Melitta Bentz was a German housewife.
She loved coffee.
But hated drinking grounds.
Hated the mess.
Hated cleaning the copper pot.
So one morning, she grabbed a brass tin, punched holes in it, and lined it with blotting paper from her son’s school notebook.
She added ground coffee. Poured hot water.
The liquid dripped through the paper, leaving the grounds behind.
Cleaner coffee. Better taste. Easy cleanup.
She called it “perfect coffee enjoyment.”
Her friends loved it too.
So she applied for a patent.
On June 20, 1908, the Imperial Patent Office granted her utility model protection.
She officially launched the business that same year under the name M. Bentz. With just 72 pfennigs of starting capital.
Headquarters? Her 5-room apartment.
Employees? Her husband and her sons, Willy and Horst.
Deliveries were made by handcart.
Her husband handled shop displays.
Later, “demonstration ladies” showed customers how the filter worked.
The breakthrough came in 1909, when they presented the product at the Leipzig Trade Fair.
They sold 1,250 filters at 1.25 marks each.
By 1912, they had 8 employees.
Then war hit.
Her husband and oldest son were drafted.
Melitta ran the business with help from her brother.
Paper became scarce.
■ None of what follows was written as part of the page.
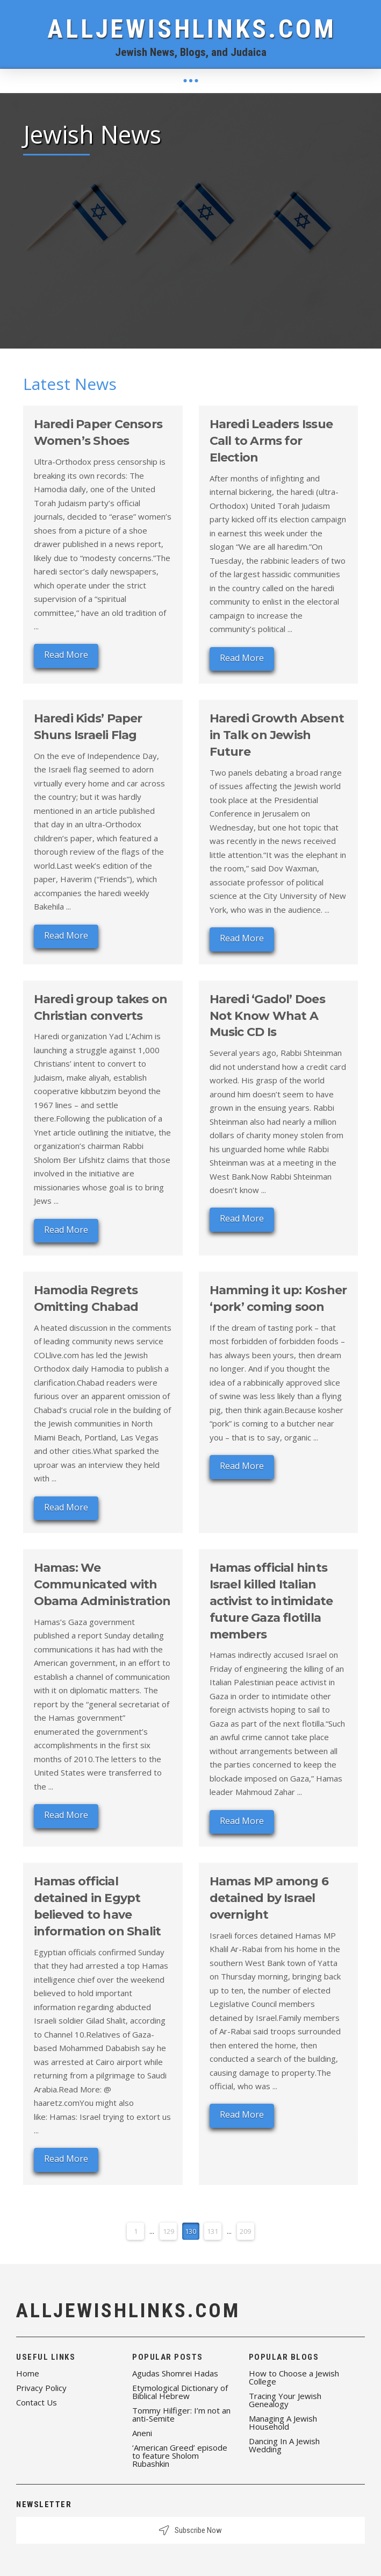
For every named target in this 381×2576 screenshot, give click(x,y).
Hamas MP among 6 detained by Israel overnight (269, 1898)
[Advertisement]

Coffee was banned.
So she pivoted the company to produce cardboard boxes to survive.
After WWI, the business took off again.
In 1925, she introduced the iconic red and green packaging to stand out from imitators.
In 1929, they moved into a new factory in Minden, still in use today.
By 1932, she stepped down from daily operations, handing the business to her sons.
Before leaving, she implemented a five-day work week, up to three weeks’ vacation, and Christmas bonuses.
Decades before those were standard.
In 1938, she created Melitta Aid, a social fund for employees that still exists.
During WWII, the company paused filter production and became a “National Socialist model plant,” manufacturing goods for the military.
After the war, it joined programs to compensate victims of Nazi forced labor.
Melitta Bentz died in 1950 at age 77.
Four years after her husband.
Today, the Melitta Group employs over 4,000 people worldwide and reported €1.5 billion in revenue in 2017.